Aloe plicatilis doesn’t grow too tall or wide so there’s no fear of it becoming too large in beach gardens and it’s one of the friendliest aloes, with no sharp bits at all and rounded, thick leaf ends. So there’s no danger of unwanted skin piercing, even when planting it beside a path or doorway!
In a container all the accompaniment you need for Aloe plicatilis is some attractive stones, or shells if you have a garden near the sea and want to emphasise the maritime look.
If you want to include other plants in the container, aim for those that have a similar drought tolerance. A dwarf grass such as the stunning, very low growing, shiny black leafed Ophiopogon ‘Black Dragon’ is a good one to use, as are low growing succulents such as ground hugging Sedum ‘Acapulco Gold’.
Another container gardening idea which looks most effective is to have a group of aloes and other succulents on a sunny deck or steps. Their foliage colours are just as interesting as flowers and instead of being fleeting are there to enjoy all year round.

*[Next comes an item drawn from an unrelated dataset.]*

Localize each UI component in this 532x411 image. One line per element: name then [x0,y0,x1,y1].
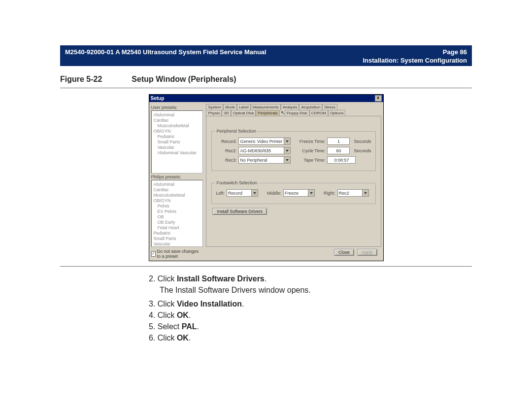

In the garden this Aloe looks striking with ornamental grasses, such as the bronze native tussock Carex testacea, pale green Carex ‘Frosted Curls’ or low growing, coppery coloured Uncinia ‘Rubra’. It’s also a stunner with compact succulents, such as the blue and grey echeverias, or the appropriately named Echeveria ‘Chocolate’ and equally dramatic Aloe ’Black Gem’.
For flowering contrast, combine Aloe plicatilis with plants of distinctive charm such as the lower growing, hybrid kangaroo paws (Anigozanthos), especially the dramatic pale yellow-green and black ‘Bush Eclipse’. It also looks appealing with the new, clump forming gazania varieties ‘Montezuma’ and ‘Sunset Jane’ and with low growing daisy bushes such as Felicia ‘Blue Jay’, which has sky blue flowers with a yellow centre for month after month.
Obviously there are many ways to enjoy this very special Aloe.